# Problem to solve
Pictures aside, can you reproduce the records word for word?

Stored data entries
==============================
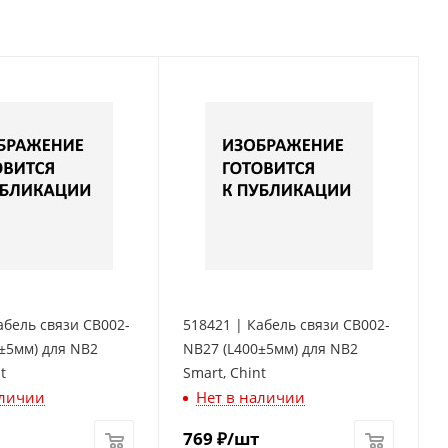
абель связи CB002-
518421 | Кабель связи CB002-
±5мм) для NB2
NB27 (L400±5мм) для NB2
t
Smart, Chint
аличии
Нет в наличии
769
₽
/шт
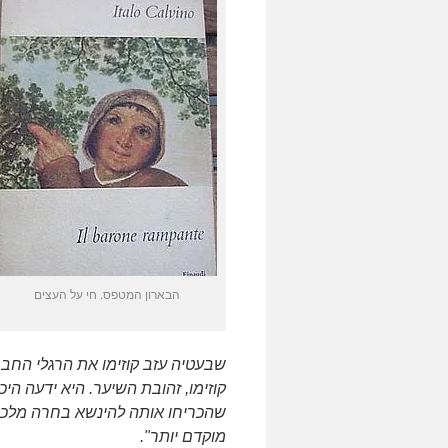
הבארון המטפס. חי על העצים
שבעטיה עזב קוזימו את הרגלי החב
קוזימו, זהובת השיער. היא ידעה הי
שהכריחו אותה להינשא בחרה מלכת
מוקדם יותר".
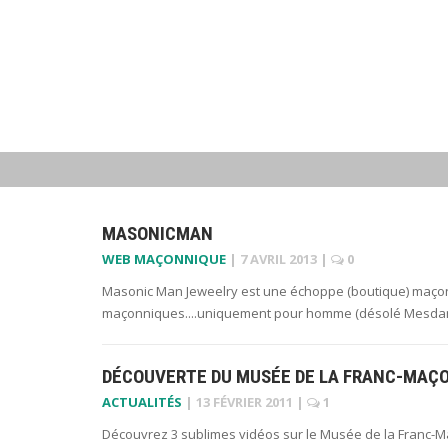
MASONICMAN
WEB MAÇONNIQUE
|
7 AVRIL 2013
|
0
Masonic Man Jeweelry est une échoppe (boutique) maçon
maçonniques....uniquement pour homme (désolé Mesda
DÉCOUVERTE DU MUSÉE DE LA FRANC-MAÇO
ACTUALITÉS
|
13 FÉVRIER 2011
|
1
Découvrez 3 sublimes vidéos sur le Musée de la Franc-M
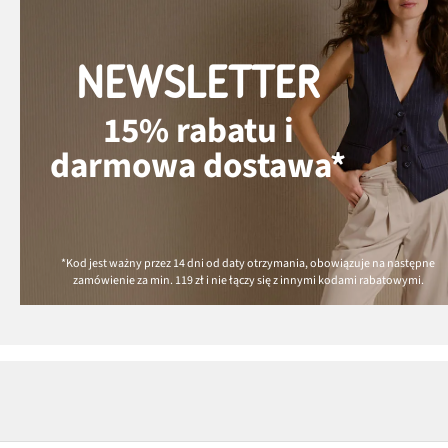
NEWSLETTER
15% rabatu i
darmowa dostawa*
*Kod jest ważny przez 14 dni od daty otrzymania, obowiązuje na następne
zamówienie za min.
119 zł
i nie łączy się z innymi kodami rabatowymi.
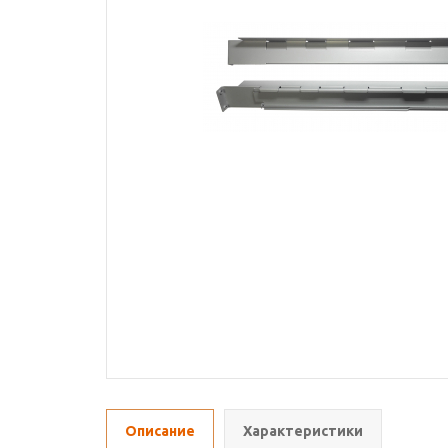
Описание
Характеристики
==============================
# Answer space
абель связи CB002-
518421 | Кабель связи CB002-
±5мм) для NB2
NB27 (L400±5мм) для NB2
t
Smart, Chint
аличии
Нет в наличии
769
₽
/шт
הבארון המטפס. חי על העצים
שבעטיה עזב קוזימו את הרגלי החב
קוזימו, זהובת השיער. היא ידעה הי
שהכריחו אותה להינשא בחרה מלכת
מוקדם יותר".
MASONICMAN
WEB MAÇONNIQUE
|
7 AVRIL 2013
|
0
Masonic Man Jeweelry est une échoppe (boutique) maçon
maçonniques....uniquement pour homme (désolé Mesda
DÉCOUVERTE DU MUSÉE DE LA FRANC-MAÇO
ACTUALITÉS
|
13 FÉVRIER 2011
|
1
Découvrez 3 sublimes vidéos sur le Musée de la Franc-M
NEWSLETTER
15% rabatu i
darmowa dostawa*
*Kod jest ważny przez 14 dni od daty otrzymania, obowiązuje na następne
zamówienie za min.
119 zł
i nie łączy się z innymi kodami rabatowymi.
Описание
Характеристики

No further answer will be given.